#### EXERCISE REQUIREMENTS:
Only the pictures are to be left out; set down the rest of the records exactly.

#### MATERIAL SUPPLIED:
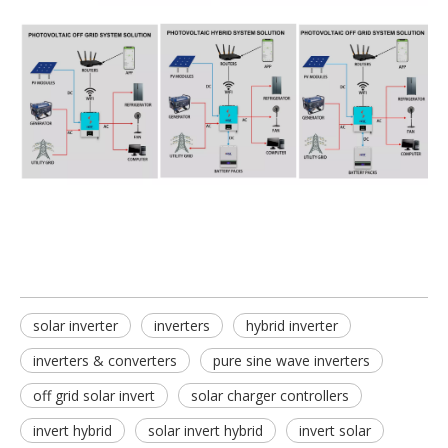
solar inverter
inverters
hybrid inverter
inverters & converters
pure sine wave inverters
off grid solar invert
solar charger controllers
invert hybrid
solar invert hybrid
invert solar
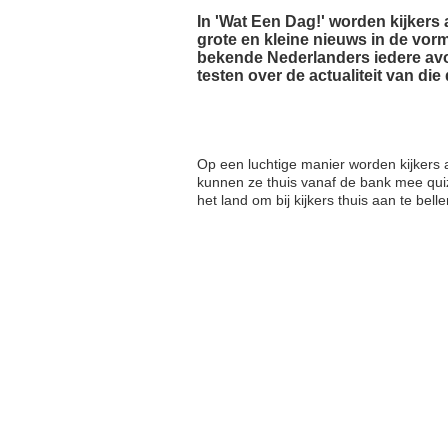
In 'Wat Een Dag!' worden kijkers
grote en kleine nieuws in de vorm 
bekende Nederlanders iedere avo
testen over de actualiteit van die
Op een luchtige manier worden kijkers 
kunnen ze thui
s vanaf de bank mee qui
het land om bij kijkers thui
s aan te bell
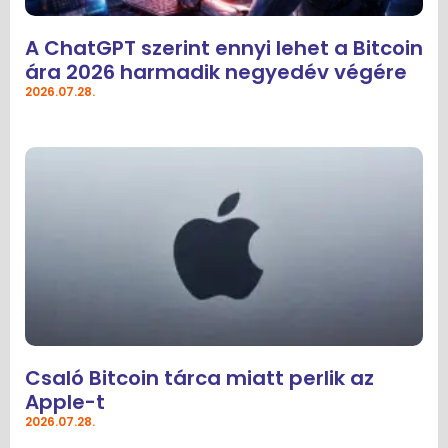
A ChatGPT szerint ennyi lehet a Bitcoin
ára 2026 harmadik negyedév végére
2026.07.28.
Csaló Bitcoin tárca miatt perlik az
Apple-t
2026.07.28.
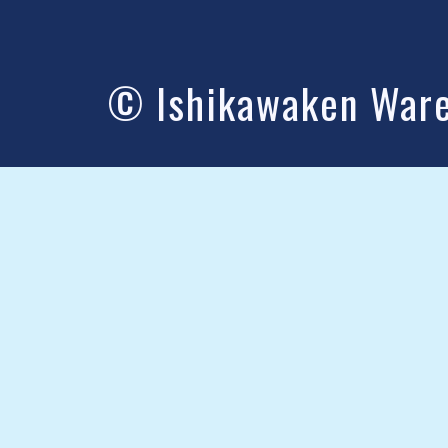
© Ishikawaken Wareh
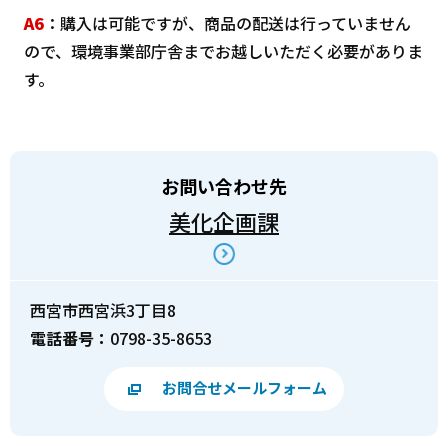
A6
：購入は可能ですが、商品の配送は行っていません
ので、環境事業部庁舎までお越しいただく必要がありま
す。
お問い合わせ先
美化企画課
西宮市西宮浜3丁目8
電話番号：
0798-35-8653
お問合せメールフォーム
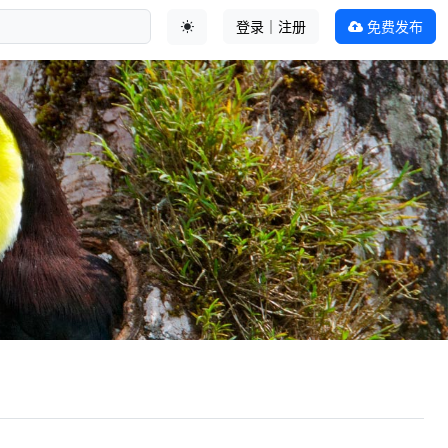
登录｜注册
免费发布
切换主题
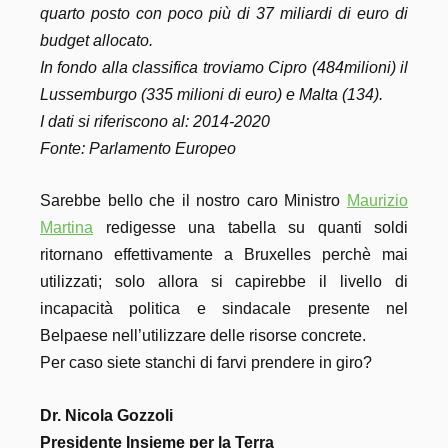
quarto posto con poco più di 37 miliardi di euro di
budget allocato.
In fondo alla classifica troviamo Cipro (484milioni) il
Lussemburgo (335 milioni di euro) e Malta (134).
I dati si riferiscono al: 2014-2020
Fonte: Parlamento Europeo
Sarebbe bello che il nostro caro Ministro
Maurizio
Martina
redigesse una tabella su quanti soldi
ritornano effettivamente a Bruxelles perchè mai
utilizzati; solo allora si capirebbe il livello di
incapacità politica e sindacale presente nel
Belpaese nell’utilizzare delle risorse concrete.
Per caso siete stanchi di farvi prendere in giro?
Dr. Nicola Gozzoli
Presidente Insieme per la Terra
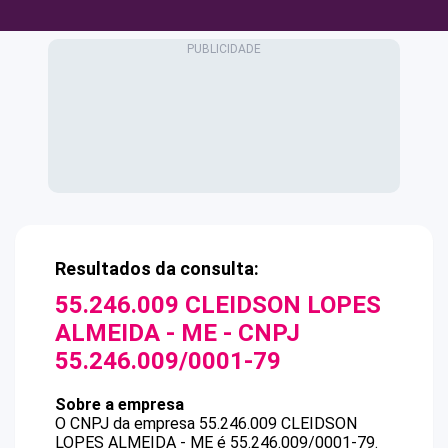
Resultados da consulta:
55.246.009 CLEIDSON LOPES
ALMEIDA - ME
- CNPJ
55.246.009/0001-79
Sobre a empresa
O CNPJ da empresa
55.246.009 CLEIDSON
LOPES ALMEIDA - ME
é
55.246.009/0001-79
.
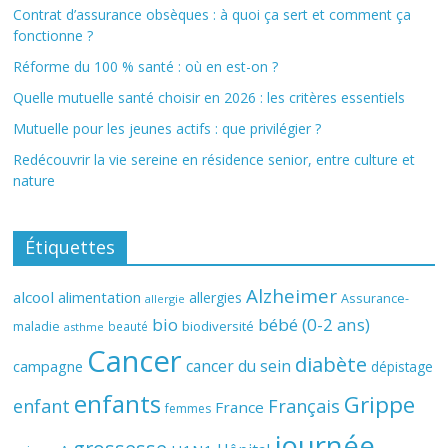
Contrat d’assurance obsèques : à quoi ça sert et comment ça
fonctionne ?
Réforme du 100 % santé : où en est-on ?
Quelle mutuelle santé choisir en 2026 : les critères essentiels
Mutuelle pour les jeunes actifs : que privilégier ?
Redécouvrir la vie sereine en résidence senior, entre culture et
nature
Étiquettes
Alzheimer
alcool
alimentation
allergies
Assurance-
allergie
bio
bébé (0-2 ans)
biodiversité
maladie
beauté
asthme
Cancer
diabète
cancer du sein
campagne
dépistage
enfants
Grippe
enfant
Français
France
femmes
journée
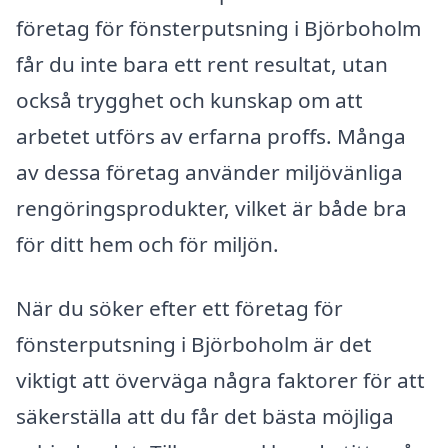
företag för fönsterputsning i Björboholm
får du inte bara ett rent resultat, utan
också trygghet och kunskap om att
arbetet utförs av erfarna proffs. Många
av dessa företag använder miljövänliga
rengöringsprodukter, vilket är både bra
för ditt hem och för miljön.
När du söker efter ett företag för
fönsterputsning i Björboholm är det
viktigt att överväga några faktorer för att
säkerställa att du får det bästa möjliga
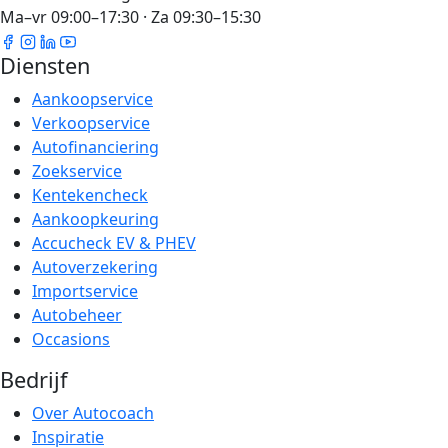
Ma–vr 09:00–17:30 · Za 09:30–15:30
Diensten
Aankoopservice
Verkoopservice
Autofinanciering
Zoekservice
Kentekencheck
Aankoopkeuring
Accucheck EV & PHEV
Autoverzekering
Importservice
Autobeheer
Occasions
Bedrijf
Over Autocoach
Inspiratie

#### FINISHED TASK:
solar inverter
inverters
hybrid inverter
inverters & converters
pure sine wave inverters
off grid solar invert
solar charger controllers
invert hybrid
solar invert hybrid
invert solar
In 'Wat Een Dag!' worden kijkers
grote en kleine nieuws in de vorm 
bekende Nederlanders iedere avo
testen over de actualiteit van die
Op een luchtige manier worden kijkers 
kunnen ze thui
s vanaf de bank mee qui
het land om bij kijkers thui
s aan te bell
A ChatGPT szerint ennyi lehet a Bitcoin
ára 2026 harmadik negyedév végére
2026.07.28.
Csaló Bitcoin tárca miatt perlik az
Apple-t
2026.07.28.
© Ishikawaken Wareh
A6
：購入は可能ですが、商品の配送は行っていません
ので、環境事業部庁舎までお越しいただく必要がありま
す。
お問い合わせ先
美化企画課
西宮市西宮浜3丁目8
電話番号：
0798-35-8653
お問合せメールフォーム
登录｜注册
免费发布
切换主题
quarto posto con poco più di 37 miliardi di euro di
budget allocato.
In fondo alla classifica troviamo Cipro (484milioni) il
Lussemburgo (335 milioni di euro) e Malta (134).
I dati si riferiscono al: 2014-2020
Fonte: Parlamento Europeo
Sarebbe bello che il nostro caro Ministro
Maurizio
Martina
redigesse una tabella su quanti soldi
ritornano effettivamente a Bruxelles perchè mai
utilizzati; solo allora si capirebbe il livello di
incapacità politica e sindacale presente nel
Belpaese nell’utilizzare delle risorse concrete.
Per caso siete stanchi di farvi prendere in giro?
Dr. Nicola Gozzoli
Presidente Insieme per la Terra
Resultados da consulta:
55.246.009 CLEIDSON LOPES
ALMEIDA - ME
- CNPJ
55.246.009/0001-79
Sobre a empresa
O CNPJ da empresa
55.246.009 CLEIDSON
LOPES ALMEIDA - ME
é
55.246.009/0001-79
.
Contrat d’assurance obsèques : à quoi ça sert et comment ça
fonctionne ?
Réforme du 100 % santé : où en est-on ?
Quelle mutuelle santé choisir en 2026 : les critères essentiels
Mutuelle pour les jeunes actifs : que privilégier ?
Redécouvrir la vie sereine en résidence senior, entre culture et
nature
Étiquettes
Alzheimer
alcool
alimentation
allergies
Assurance-
allergie
bio
bébé (0-2 ans)
biodiversité
maladie
beauté
asthme
Cancer
diabète
cancer du sein
campagne
dépistage
enfants
Grippe
enfant
Français
France
femmes
journée
företag för fönsterputsning i Björboholm
får du inte bara ett rent resultat, utan
också trygghet och kunskap om att
arbetet utförs av erfarna proffs. Många
av dessa företag använder miljövänliga
rengöringsprodukter, vilket är både bra
för ditt hem och för miljön.
När du söker efter ett företag för
fönsterputsning i Björboholm är det
viktigt att överväga några faktorer för att
säkerställa att du får det bästa möjliga
Ma–vr 09:00–17:30 · Za 09:30–15:30
Diensten
Aankoopservice
Verkoopservice
Autofinanciering
Zoekservice
Kentekencheck
Aankoopkeuring
Accucheck EV & PHEV
Autoverzekering
Importservice
Autobeheer
Occasions
Bedrijf
Over Autocoach
Inspiratie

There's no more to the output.